Suppose that $f\in L^p\cap L^\infty$ for some finite $p$. Then $f\in L^q$ for all $q>p$ and
$\|f\|_\infty=\lim_{q\to\infty}\|f\|_q$
I've managed to prove that $\int_E |f|^q<\int_E |f|^p<\infty$ with $E=\{x:|f(x)|<1\}$
and that $\int_F|f|^q=0$, with $F=\{x: |f(x)|>\|f\|_\infty\}$.
However I don't know how to proceed in the case where $1\leq f(x) \leq \|f\|_\infty$ and to prove that this convergence.

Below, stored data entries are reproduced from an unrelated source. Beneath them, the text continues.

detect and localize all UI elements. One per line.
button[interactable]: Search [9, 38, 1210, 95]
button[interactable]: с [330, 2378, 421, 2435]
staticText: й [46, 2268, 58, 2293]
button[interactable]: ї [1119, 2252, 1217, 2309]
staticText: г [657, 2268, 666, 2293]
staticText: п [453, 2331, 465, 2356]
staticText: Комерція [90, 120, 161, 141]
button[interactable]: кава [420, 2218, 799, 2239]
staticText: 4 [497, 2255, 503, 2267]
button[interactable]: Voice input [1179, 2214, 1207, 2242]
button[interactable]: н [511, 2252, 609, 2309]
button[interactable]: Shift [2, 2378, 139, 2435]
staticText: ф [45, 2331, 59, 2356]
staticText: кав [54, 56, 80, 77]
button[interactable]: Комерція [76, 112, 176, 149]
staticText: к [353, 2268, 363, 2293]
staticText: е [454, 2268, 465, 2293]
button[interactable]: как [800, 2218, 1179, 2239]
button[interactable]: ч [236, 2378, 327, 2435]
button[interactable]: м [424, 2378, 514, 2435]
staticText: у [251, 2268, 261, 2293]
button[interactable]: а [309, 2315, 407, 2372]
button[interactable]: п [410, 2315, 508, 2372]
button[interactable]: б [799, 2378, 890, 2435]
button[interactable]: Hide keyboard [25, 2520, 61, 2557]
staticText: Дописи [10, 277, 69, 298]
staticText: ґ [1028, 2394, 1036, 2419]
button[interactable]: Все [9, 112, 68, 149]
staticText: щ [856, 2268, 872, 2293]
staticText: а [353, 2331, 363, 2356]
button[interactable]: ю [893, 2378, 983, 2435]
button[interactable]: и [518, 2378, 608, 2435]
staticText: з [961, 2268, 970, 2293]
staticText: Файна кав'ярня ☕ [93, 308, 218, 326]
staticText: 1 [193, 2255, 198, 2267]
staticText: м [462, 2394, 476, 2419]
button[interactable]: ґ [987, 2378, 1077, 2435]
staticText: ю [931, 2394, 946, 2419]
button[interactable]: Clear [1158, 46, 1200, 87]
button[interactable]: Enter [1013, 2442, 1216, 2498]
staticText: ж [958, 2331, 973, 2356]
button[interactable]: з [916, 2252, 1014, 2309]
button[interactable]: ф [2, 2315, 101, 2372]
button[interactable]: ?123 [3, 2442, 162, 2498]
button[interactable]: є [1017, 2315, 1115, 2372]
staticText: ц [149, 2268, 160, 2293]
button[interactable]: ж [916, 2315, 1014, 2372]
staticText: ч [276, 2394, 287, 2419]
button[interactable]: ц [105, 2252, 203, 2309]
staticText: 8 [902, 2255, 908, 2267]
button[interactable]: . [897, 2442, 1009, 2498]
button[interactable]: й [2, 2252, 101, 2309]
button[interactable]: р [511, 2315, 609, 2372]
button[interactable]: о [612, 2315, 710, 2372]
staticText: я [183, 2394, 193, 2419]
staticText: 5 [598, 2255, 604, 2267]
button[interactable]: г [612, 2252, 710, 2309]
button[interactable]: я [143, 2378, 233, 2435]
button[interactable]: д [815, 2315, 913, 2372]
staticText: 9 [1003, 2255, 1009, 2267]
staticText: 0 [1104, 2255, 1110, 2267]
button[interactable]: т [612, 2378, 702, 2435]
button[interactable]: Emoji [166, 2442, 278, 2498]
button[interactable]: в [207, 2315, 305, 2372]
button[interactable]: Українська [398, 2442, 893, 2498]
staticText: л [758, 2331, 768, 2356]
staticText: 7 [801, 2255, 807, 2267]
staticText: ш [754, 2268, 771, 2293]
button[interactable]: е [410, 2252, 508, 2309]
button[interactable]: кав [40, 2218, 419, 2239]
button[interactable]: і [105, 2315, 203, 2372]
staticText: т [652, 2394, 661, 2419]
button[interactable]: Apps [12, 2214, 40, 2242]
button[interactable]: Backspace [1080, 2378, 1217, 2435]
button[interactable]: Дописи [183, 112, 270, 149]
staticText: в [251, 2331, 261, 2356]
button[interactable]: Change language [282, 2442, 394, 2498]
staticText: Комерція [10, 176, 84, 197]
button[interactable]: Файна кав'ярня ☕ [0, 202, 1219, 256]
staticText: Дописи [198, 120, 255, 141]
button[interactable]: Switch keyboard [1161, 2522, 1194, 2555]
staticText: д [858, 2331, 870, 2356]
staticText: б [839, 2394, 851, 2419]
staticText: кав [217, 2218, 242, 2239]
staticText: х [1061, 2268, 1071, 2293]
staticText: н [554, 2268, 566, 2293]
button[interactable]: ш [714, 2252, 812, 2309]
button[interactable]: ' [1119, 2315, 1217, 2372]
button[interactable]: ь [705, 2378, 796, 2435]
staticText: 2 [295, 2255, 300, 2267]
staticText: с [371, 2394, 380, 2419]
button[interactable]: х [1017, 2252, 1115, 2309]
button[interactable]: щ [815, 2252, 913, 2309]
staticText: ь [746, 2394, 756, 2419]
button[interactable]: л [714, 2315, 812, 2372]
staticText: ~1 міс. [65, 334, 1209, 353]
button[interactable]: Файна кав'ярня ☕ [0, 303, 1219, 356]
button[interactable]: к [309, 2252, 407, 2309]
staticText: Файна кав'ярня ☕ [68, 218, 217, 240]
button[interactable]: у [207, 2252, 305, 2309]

Assuming we're working on a finite measure space:
Take $t< \|f\|_\infty$. Then let $A = \{|f| >t \}$. Then $m(A) >0$ by assumption. Now $$\|f\|_p^p = \int |f|^p = \int_A |f|^p + \int_{A^c} |f|^p$$ $$ > \int_{A^c} |f|^p \ge t^p\mu(A^c).$$
So $\|f\|_p > t \mu(A^c)^{1/p}$ and sending $p \to \infty$ gives $ \liminf_p\|f\|_p >t$. Since $t< \|f\|_\infty$ was arbitrary we get $\|f\|_\infty \le \liminf_p \|f\|_p$.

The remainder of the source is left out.